[Original]
Gwen and Hiram Winthrop, in their little cottage in North Wales, are within easy reach of many wild bits that exactly suit Hiram's canvas. His natural genius has full play now, and at the Academy every year there are few pictures more studiously avoided by the crowd, and more carefully observed by the best judges, than Mr. Winthrop's, the famous American landscape painter's. Now and then he pays a short visit to America, and sketches unbroken nature, as he alone can sketch it, in the Adirondacks, and the White Mountains, and the Upper Alleghanies; but for the most part, as Gwen simply phrases it, 'Wales and Scotland are quite good enough for us.' Once a year, too, he runs across for a month or six weeks to Rome and Florence, where Colin and Minna are always glad to give him and his wife a hearty welcome. Even the colonel has relented somewhat in a grim official Anglo-Indian fashion, and as he jogs Gwen's youngest boy upon his knee to the tune of some Hindustani jingle about Warren Hastings, he reflects to himself that after all that shockheaded Yankee painter fellow isn't really such a bad sort of person by way of a son-in-law.

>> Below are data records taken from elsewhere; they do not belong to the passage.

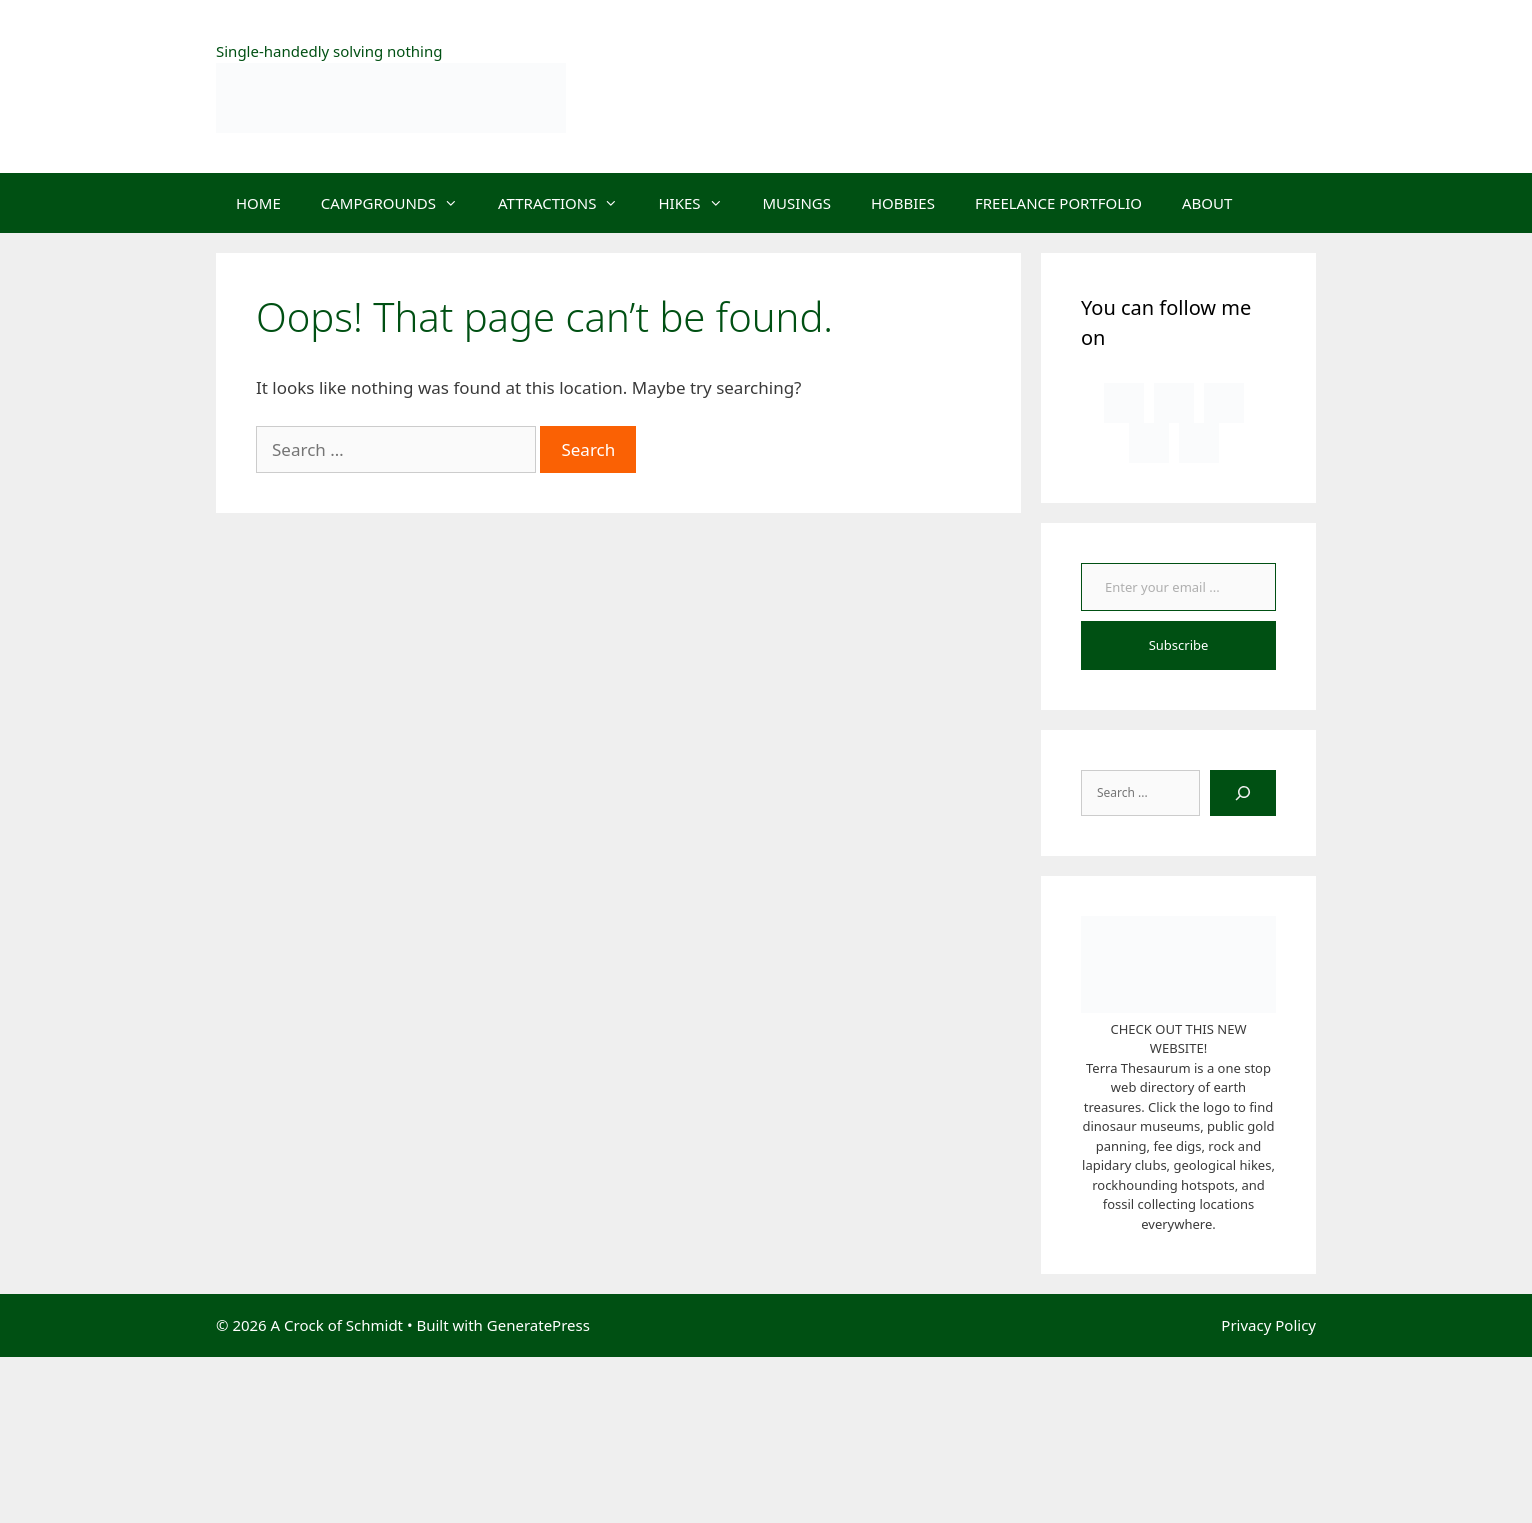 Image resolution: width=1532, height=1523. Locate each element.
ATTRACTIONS (568, 203)
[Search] (1243, 793)
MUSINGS (797, 203)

And Audouin? Audouin has sold Lakeside, and flits to and fro uneasily between Europe and America in a somewhat vague and purposeless fashion. Sometimes he stops with Colin Churchill at Rome (on a strict pledge that he won't go out alone without leave to stroll upon the Campagna), and sometimes he wanders by himself, knapsack on back, among the Swiss or Tyrolese mountains; but most often he gravitates towards Bryn-y-mynydd, on the slopes of Aran, where Gwen still greets him always in most daughterly fashion with a kiss of welcome. Gwen's little boys are firm as a rock upon one point, that except daddy, there isn't a man in the world at all to be compared for starting a squirrel or scaring a pine marten to Uncle Audouin. But what his precise claim to uncleship may be is a genealogical question that has never for a moment troubled their simple unsophisticated little intellects. They hold ingenuously that a rocking-horse apiece upon their birthdays, and a bright new gold half-sovereign on every visit, is quite sufficient guarantee for that naïf and expansive title of kinship.